— EXERCISE DESCRIPTION —
Please transcribe the data that follows exactly as given, leaving out every picture.

— DATA —
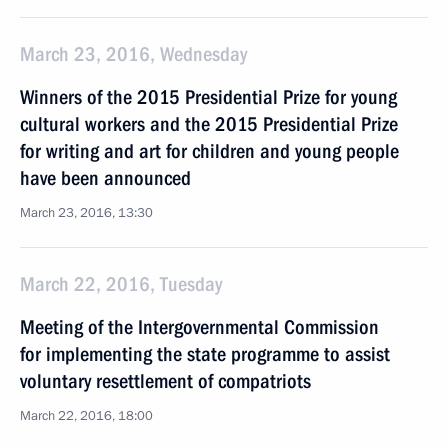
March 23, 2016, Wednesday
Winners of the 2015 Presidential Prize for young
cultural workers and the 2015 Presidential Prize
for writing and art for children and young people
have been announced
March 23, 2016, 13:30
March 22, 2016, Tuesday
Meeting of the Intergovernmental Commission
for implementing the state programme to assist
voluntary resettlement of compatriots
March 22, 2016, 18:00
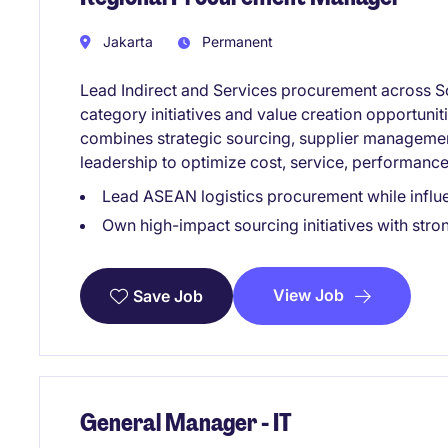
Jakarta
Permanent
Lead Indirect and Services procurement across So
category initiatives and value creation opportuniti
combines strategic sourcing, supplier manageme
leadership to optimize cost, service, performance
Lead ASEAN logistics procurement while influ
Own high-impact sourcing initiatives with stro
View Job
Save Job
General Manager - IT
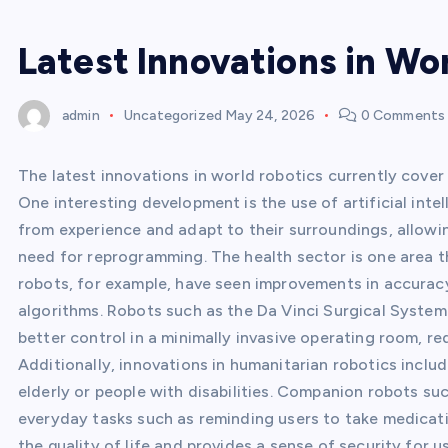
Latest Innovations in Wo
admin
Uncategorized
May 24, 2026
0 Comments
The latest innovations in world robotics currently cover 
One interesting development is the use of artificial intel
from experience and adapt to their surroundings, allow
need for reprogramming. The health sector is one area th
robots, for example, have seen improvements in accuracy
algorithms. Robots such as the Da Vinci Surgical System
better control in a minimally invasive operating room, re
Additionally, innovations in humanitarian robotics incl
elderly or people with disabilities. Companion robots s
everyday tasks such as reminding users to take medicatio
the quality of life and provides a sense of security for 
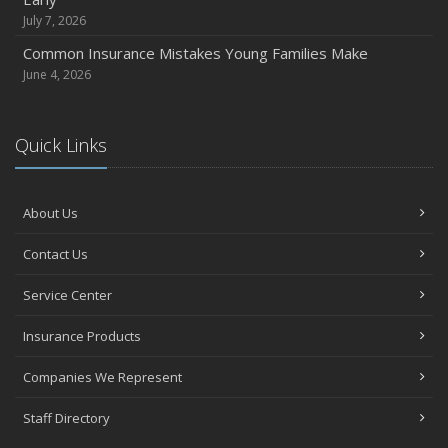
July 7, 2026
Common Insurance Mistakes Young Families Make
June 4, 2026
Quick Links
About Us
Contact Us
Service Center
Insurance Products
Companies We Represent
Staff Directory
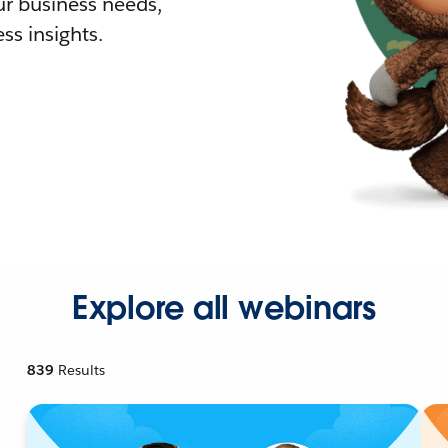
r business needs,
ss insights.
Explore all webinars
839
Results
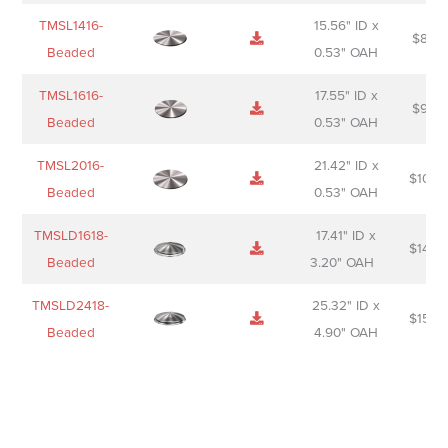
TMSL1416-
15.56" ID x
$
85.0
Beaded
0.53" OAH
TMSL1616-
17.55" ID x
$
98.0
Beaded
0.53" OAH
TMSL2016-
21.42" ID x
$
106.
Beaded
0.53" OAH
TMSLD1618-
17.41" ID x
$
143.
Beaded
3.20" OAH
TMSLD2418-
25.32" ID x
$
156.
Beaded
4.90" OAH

— WRITTEN REPLY —
March 23, 2016, Wednesday
Winners of the 2015 Presidential Prize for young
cultural workers and the 2015 Presidential Prize
for writing and art for children and young people
have been announced
March 23, 2016, 13:30
March 22, 2016, Tuesday
Meeting of the Intergovernmental Commission
for implementing the state programme to assist
voluntary resettlement of compatriots
March 22, 2016, 18:00
Jakarta
Permanent
Lead Indirect and Services procurement across So
category initiatives and value creation opportuniti
combines strategic sourcing, supplier manageme
leadership to optimize cost, service, performance
Lead ASEAN logistics procurement while influ
Own high-impact sourcing initiatives with stro
View Job
Save Job
General Manager - IT
Latest Innovations in Wo
admin
Uncategorized
May 24, 2026
0 Comments
The latest innovations in world robotics currently cover 
One interesting development is the use of artificial intel
from experience and adapt to their surroundings, allow
need for reprogramming. The health sector is one area th
robots, for example, have seen improvements in accuracy
algorithms. Robots such as the Da Vinci Surgical System
better control in a minimally invasive operating room, re
Additionally, innovations in humanitarian robotics incl
elderly or people with disabilities. Companion robots s
everyday tasks such as reminding users to take medicatio
the quality of life and provides a sense of security for 
July 7, 2026
Common Insurance Mistakes Young Families Make
June 4, 2026
Quick Links
About Us
Contact Us
Service Center
Insurance Products
Companies We Represent
Staff Directory
r business needs,
ss insights.
Explore all webinars
839
Results
TMSL1416-
15.56" ID x
$
85.0
Beaded
0.53" OAH
TMSL1616-
17.55" ID x
$
98.0
Beaded
0.53" OAH
TMSL2016-
21.42" ID x
$
106.
Beaded
0.53" OAH
TMSLD1618-
17.41" ID x
$
143.
Beaded
3.20" OAH
TMSLD2418-
25.32" ID x
$
156.
Beaded
4.90" OAH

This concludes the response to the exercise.